So you want to be a data scientist. That’s great. But you may be wondering where to start. Sometimes it feels like you are trying to do the impossible like get up to the speed of light. Things get awful heavy as you start going faster. And incremental increases in speed seem to be harder and harder. Good news to you! It isn’t that hard!
Remember, data science may seem like a daunting discipline to learn, but it is a fairly new discipline. Sure it borrows from many other disciplines like statistics, machine learning, database storage, information retrieval, all of which have long histories. But remember, they were created by other human beings. That brings me to the main point. Another human being created the technology. The concepts do really fit inside of a human brain. You can understand these things.
So what do you need to be a good data scientist? From my experience, in a totally subjective, not-data-driven opinion, it’s coding chops.
I think that is what separates a good statistician from a data scientist waiting to happen. I remember in Graduate School, when somebody had something that needed to be coded that wasn’t a canned in a statistics package, they turned to me. You need to pull data off of a thousand pages on this website, and then run that data through some analysis. No problem, give me an afternoon and a thank you in your paper. That is the sort of coding chops that I am talking about. How about an estimator that isn’t supplied in the standard library for my statistics program? Write down the math and I will crank it out in an hour or two. Caution, it may run slow, until I dig into the guts of the math. How about estimating the solution to an ordinary differential equation given these initial condition that has no closed form solution? No problem, I wrote a program that did that sort of thing last week.
That is the kind of coding chops that you should have to be a data scientist. If you can make yourself that sort of a resource, then you stand a chance to become a data scientist. I suggest learning to code in python. If you want to get started with python, check out my course that teaches the basics of python.
Next on your list of things to learn to be a data scientist is some statistics. Sure you can learn all sorts of things great things, but in my experience. The descriptive statistics that I produce tend to be the best understood analysis that I have done. Also these sorts of analysis tend to be the ones that make the most impact on my organization. That isn’t to say that the other algorithms aren’t important, its just that for the most part I tend to do lots and lots of A/B testing. So we get to do things like take the average number of clicks per impression and see if one is statistically different from the other. This is just something that you have got to know.
But statistics is really what you need to know. Imagine my shock when I got my first job, and my manager (a non-technical business type) said, “Yes, this is the mean and standard deviation. I get that, but I just wish that there was someway to actually <i>see</i> the distribution that you are talking about. I am a very visual person.” I quickly produced a histogram, and boom almost instant celebrity status.

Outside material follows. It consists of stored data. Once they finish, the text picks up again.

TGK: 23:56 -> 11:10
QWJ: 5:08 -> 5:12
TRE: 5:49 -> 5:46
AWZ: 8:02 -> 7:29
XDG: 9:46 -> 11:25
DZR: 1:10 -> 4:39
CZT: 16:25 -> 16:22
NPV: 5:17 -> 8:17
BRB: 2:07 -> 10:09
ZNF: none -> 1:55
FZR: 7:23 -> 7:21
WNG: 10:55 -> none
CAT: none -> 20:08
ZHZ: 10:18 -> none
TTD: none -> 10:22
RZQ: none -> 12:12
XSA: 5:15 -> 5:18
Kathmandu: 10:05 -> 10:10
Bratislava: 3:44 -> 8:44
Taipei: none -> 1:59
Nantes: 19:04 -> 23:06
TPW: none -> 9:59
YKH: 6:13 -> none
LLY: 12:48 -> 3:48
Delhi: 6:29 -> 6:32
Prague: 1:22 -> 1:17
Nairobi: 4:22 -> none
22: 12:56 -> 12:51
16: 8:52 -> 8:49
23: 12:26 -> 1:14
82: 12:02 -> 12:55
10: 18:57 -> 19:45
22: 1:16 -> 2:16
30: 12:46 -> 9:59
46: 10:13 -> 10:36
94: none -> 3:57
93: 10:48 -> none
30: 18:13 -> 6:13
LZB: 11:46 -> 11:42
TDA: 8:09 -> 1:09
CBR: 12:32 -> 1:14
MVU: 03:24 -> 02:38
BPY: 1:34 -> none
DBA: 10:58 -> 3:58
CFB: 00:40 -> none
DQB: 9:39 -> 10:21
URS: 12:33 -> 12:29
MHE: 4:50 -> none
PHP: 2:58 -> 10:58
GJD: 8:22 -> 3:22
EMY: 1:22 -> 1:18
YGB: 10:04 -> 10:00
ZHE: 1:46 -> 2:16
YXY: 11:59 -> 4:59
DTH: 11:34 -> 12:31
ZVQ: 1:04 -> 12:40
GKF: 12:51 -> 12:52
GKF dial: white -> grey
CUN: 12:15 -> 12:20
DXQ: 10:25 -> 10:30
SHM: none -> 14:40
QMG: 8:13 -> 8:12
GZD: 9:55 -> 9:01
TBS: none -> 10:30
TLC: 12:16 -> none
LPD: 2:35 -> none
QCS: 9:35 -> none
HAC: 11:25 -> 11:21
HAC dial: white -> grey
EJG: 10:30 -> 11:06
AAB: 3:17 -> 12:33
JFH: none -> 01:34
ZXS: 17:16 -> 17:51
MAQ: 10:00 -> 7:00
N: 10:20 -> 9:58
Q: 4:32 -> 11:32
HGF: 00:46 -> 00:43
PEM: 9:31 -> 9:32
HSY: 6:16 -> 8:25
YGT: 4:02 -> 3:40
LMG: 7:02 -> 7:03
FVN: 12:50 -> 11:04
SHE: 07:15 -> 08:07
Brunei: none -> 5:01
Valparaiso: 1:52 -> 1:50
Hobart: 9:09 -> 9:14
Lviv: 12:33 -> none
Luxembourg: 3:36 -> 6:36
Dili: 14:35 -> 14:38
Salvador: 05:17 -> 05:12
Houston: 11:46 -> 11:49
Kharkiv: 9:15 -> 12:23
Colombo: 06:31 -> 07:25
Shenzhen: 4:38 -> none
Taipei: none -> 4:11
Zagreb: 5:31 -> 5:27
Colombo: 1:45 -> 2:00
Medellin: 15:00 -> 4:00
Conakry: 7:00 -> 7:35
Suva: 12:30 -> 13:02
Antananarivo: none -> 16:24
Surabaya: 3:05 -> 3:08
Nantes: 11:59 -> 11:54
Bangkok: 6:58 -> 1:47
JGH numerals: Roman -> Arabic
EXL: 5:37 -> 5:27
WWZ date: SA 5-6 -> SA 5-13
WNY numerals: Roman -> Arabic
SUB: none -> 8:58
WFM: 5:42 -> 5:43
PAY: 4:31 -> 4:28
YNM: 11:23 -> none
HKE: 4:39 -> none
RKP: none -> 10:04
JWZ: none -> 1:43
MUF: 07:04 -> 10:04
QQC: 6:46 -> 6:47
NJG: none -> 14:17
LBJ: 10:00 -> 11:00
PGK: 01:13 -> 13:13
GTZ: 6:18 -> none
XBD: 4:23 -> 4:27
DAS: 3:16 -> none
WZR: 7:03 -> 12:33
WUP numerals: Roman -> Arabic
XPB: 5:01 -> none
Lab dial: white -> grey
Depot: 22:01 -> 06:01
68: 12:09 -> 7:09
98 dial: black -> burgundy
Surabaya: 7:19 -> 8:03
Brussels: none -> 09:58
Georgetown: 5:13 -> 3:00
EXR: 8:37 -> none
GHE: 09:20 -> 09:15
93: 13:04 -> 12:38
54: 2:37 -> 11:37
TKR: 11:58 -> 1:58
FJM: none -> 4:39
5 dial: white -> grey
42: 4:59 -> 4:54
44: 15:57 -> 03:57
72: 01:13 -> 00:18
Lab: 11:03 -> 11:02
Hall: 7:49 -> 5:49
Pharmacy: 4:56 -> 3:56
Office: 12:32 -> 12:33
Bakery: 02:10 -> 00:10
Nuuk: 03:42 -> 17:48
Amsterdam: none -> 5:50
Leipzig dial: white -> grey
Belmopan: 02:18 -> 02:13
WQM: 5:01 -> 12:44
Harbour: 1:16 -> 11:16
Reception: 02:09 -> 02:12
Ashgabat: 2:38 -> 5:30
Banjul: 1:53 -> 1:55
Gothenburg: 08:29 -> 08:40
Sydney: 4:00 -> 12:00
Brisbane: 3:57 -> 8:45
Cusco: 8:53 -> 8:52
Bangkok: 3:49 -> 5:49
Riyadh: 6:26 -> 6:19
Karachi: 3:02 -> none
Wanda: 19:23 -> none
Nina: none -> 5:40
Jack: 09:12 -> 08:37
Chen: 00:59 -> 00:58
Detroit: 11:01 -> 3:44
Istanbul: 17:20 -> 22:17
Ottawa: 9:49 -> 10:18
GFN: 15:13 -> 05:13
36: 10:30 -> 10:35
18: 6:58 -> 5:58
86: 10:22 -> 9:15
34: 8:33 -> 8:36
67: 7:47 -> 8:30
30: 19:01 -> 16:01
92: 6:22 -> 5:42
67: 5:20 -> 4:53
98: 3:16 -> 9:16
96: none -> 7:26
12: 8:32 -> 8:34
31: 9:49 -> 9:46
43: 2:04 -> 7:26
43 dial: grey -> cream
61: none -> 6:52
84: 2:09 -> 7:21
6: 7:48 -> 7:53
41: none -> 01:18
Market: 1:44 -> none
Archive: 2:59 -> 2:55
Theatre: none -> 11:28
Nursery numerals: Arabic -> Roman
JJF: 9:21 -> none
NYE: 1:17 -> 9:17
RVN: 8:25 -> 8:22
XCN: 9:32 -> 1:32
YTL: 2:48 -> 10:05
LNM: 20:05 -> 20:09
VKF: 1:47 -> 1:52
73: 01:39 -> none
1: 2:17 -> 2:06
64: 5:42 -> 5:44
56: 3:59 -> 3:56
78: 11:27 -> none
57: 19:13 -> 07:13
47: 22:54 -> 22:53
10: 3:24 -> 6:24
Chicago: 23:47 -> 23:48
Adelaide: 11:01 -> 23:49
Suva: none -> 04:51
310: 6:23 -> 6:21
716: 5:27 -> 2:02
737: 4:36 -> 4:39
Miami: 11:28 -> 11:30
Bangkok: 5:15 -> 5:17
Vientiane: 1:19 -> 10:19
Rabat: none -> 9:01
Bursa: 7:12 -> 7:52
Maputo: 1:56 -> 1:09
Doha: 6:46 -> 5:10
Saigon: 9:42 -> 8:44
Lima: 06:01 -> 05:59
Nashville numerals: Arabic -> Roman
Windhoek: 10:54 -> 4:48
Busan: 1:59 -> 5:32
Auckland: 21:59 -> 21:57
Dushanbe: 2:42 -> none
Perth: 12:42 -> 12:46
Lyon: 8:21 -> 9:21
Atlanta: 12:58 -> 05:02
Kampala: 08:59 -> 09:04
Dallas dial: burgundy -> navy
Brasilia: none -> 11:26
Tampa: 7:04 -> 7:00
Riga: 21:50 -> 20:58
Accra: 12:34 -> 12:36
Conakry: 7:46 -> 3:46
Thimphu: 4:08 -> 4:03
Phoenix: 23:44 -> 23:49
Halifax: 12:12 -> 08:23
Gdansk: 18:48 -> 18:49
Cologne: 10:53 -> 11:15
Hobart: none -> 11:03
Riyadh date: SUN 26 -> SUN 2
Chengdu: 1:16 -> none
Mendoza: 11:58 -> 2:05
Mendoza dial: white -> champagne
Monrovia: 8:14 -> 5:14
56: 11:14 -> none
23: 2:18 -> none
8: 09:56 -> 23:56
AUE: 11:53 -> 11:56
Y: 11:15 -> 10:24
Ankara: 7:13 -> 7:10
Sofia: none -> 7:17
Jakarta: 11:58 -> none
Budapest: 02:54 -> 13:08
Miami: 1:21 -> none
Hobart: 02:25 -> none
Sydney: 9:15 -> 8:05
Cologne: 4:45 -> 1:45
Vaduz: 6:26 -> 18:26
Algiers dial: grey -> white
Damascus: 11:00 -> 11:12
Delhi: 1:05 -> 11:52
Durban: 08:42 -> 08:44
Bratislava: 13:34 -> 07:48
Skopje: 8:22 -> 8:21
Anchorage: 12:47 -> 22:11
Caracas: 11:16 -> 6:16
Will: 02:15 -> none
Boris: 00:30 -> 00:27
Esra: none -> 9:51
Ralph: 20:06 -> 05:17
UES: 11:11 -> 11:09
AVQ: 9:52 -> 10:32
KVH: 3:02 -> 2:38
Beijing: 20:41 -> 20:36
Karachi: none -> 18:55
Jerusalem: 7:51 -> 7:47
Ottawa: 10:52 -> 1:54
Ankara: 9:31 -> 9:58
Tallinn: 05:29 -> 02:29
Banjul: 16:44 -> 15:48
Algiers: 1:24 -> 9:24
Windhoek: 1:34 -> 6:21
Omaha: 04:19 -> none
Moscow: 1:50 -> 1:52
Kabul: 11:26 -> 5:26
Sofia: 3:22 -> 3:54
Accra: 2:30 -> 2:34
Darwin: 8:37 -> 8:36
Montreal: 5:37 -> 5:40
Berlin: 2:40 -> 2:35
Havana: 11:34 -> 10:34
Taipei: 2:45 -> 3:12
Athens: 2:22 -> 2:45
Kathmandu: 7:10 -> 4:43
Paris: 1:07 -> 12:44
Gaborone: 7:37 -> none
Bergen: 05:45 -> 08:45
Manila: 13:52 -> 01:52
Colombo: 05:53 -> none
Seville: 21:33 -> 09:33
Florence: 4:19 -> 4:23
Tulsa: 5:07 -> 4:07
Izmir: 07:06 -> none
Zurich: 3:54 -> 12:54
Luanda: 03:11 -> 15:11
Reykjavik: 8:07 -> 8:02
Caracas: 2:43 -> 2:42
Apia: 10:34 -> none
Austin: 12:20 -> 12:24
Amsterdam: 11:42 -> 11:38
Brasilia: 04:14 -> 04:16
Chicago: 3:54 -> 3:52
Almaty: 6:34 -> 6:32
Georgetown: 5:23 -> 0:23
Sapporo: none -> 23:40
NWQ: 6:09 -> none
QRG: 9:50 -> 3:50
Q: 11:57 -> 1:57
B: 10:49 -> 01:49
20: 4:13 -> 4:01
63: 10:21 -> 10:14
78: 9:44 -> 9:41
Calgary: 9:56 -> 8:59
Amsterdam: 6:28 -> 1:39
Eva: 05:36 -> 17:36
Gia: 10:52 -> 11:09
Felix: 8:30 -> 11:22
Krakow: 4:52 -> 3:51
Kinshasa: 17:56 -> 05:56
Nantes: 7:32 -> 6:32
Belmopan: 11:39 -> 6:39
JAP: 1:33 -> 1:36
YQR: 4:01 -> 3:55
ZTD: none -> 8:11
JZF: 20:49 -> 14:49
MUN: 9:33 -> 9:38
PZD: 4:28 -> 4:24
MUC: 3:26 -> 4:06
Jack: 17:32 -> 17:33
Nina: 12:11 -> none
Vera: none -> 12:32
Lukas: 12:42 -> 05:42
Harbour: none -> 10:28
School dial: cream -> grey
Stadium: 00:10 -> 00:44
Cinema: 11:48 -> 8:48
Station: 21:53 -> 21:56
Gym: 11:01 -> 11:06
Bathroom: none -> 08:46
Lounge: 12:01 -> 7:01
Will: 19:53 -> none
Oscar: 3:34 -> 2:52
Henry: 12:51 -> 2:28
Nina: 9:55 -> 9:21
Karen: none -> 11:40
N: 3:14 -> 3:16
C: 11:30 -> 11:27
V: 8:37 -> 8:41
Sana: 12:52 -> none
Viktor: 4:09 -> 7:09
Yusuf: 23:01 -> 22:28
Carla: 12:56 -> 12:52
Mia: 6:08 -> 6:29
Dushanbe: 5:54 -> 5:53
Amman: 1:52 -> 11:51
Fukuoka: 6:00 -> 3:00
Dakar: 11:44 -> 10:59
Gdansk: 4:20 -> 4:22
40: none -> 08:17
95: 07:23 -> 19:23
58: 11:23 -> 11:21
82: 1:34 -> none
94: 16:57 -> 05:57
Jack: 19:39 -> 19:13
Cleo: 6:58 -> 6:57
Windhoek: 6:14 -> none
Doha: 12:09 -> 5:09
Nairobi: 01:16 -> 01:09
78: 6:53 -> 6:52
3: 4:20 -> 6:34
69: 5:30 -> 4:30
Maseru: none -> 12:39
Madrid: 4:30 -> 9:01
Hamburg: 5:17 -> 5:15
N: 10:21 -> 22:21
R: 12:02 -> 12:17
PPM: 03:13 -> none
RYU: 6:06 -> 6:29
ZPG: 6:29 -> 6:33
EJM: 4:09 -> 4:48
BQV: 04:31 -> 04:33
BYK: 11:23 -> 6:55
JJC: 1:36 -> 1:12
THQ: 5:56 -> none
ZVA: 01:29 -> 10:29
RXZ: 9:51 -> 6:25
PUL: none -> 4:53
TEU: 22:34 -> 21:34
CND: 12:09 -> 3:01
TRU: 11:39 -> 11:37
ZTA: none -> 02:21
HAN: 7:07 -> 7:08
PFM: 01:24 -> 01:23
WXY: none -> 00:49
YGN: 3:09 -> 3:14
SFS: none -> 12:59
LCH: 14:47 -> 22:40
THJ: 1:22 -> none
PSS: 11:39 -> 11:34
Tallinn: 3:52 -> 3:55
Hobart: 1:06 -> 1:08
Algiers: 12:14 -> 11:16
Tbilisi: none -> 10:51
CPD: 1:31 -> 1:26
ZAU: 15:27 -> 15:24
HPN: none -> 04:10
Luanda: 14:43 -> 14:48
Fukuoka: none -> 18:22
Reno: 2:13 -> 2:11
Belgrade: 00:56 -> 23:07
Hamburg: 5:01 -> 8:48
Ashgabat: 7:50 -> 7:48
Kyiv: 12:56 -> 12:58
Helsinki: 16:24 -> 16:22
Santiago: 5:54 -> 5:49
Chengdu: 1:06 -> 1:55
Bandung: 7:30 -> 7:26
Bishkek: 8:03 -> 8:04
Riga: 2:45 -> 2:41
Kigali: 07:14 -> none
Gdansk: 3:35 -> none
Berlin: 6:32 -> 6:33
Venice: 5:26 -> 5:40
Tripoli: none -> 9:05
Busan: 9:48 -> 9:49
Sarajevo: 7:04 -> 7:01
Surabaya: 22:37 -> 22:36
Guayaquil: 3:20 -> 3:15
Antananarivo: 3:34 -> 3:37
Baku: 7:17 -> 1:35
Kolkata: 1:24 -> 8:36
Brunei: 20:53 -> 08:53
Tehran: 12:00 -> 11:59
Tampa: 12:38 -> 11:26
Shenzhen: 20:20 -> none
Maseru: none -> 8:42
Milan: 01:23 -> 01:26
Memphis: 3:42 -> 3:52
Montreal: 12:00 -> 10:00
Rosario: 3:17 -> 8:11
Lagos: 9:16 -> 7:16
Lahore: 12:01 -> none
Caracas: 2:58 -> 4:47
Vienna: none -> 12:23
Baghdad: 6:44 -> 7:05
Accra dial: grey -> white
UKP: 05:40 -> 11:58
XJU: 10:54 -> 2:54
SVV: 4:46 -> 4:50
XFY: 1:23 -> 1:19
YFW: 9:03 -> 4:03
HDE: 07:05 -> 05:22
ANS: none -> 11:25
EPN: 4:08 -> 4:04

Then you need to move on from that. You need to know some advanced algorithms. They come in handy. I’ve had to figure out how to compare multiple time series to observe the differences between a normal day, and an abnormal one before. This sort of analysis gives you similarity matrices. Check out this podcast episode to see how to do this.
These things can get quite unruly so you need to know linear algebra and how to apply that to a sparse matrix. Again, this is going to require coding chops, but it also implies a certain comfort with higher-level mathematics. Remember, humans came up with these mathematical ideas. So they are intelligible, in fact, often they are quite beautiful, if you know how to look at them. I wouldn’t bother with Calculus, at least not initially. Find a book on linear algebra that you like. I would curl up with that thing and just keep playing around until almost everything that you see, starts to look like a matrix or a vector. Once you have started to think like that, you have started to think like a data scientist.
In short to be a data scientist is simple. Write more code, to do more things than a statistician would. And do more statistics than a coder would. When you hit this happy medium, guess what? You are a data scientist.